Even more importantly, as any social scientist will tell you, a resident of a place knows the relevant meaning and context of the “facts” that are collected — the story behind the data. An outsider often has no idea what they’re actually looking at, even if it seems apparent. (An illustrative anecdote: I was recently in Dhaka and we noticed a political poster with a tennis racket symbol. We wondered why use a tennis racket to represent this candidate? That’s not a tennis racket — it’s a racket-shaped electric mosquito zapper, said one Bangladeshi. What you think you see is not the reality that counts!)
So, when the process of mapping gets turned around — with outlines done first by remote tracing and locals left to “fill in the blanks” for those outside pre-determined agendas, that sense of prioritization is flipped. In spite of attempts to include local mappers, needs are often focused on the external (usually large multilateral) agency, leaving just a few skilled country residents to add names to features in places they’ve never set foot in before.

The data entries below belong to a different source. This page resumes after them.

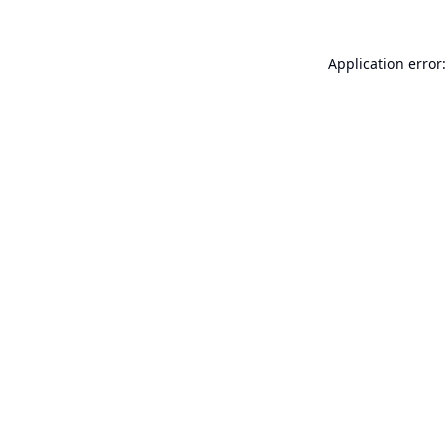
Application error:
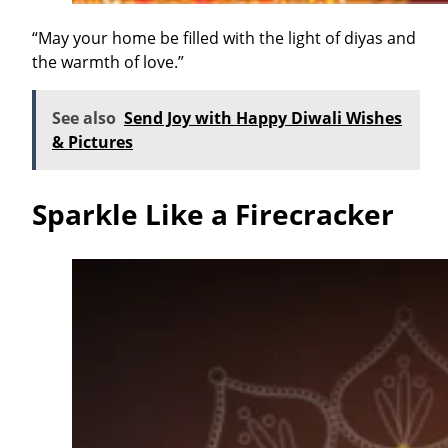
“May your home be filled with the light of diyas and
the warmth of love.”
See also
Send Joy with Happy Diwali Wishes
& Pictures
Sparkle Like a Firecracker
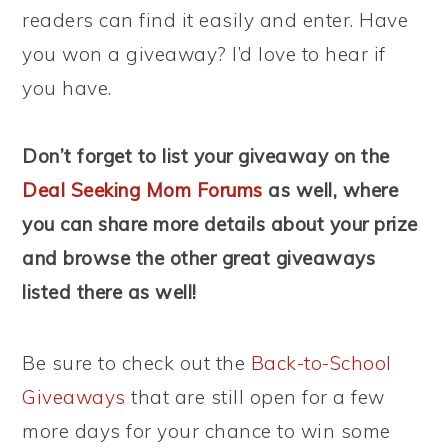
readers can find it easily and enter. Have
you won a giveaway? I’d love to hear if
you have.
Don’t forget to list your giveaway on the
Deal Seeking Mom Forums
as well, where
you can share more details about your prize
and browse the other great giveaways
listed there as well!
Be sure to check out the
Back-to-School
Giveaways
that are still open for a few
more days for your chance to win some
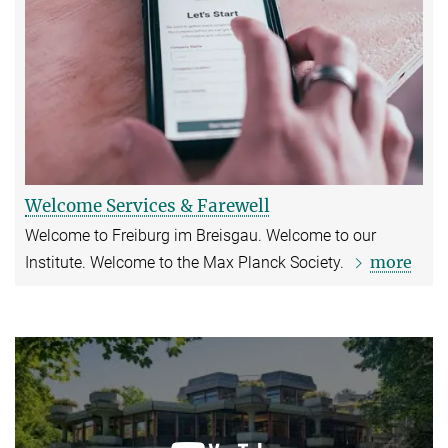
Welcome Services & Farewell
Welcome to Freiburg im Breisgau. Welcome to our
more
Institute. Welcome to the Max Planck Society.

There are degrees of local that we are failing to account for. Thinking that once we’ve engaged anyone “local” (ie, non-foreign) in a mapping project we’ve already leveled the playing field is letting ourselves off the hook too easily. By painting the local with one brush we fail to engage people within their own neighborhood (not to mention linguistic, ethnic group or gender). We underestimate the power of negative stereotypes in every city and country against those in the direst straits, including pervasive ideas of lack of ability, tech or otherwise. This is especially problematic when dealing with the complex dynamics of urban slums, in my experience. But any place where we hope to eventually inspire a cadre of local citizen mappers who care about getting the (data) story right, it’s crucial to diversify.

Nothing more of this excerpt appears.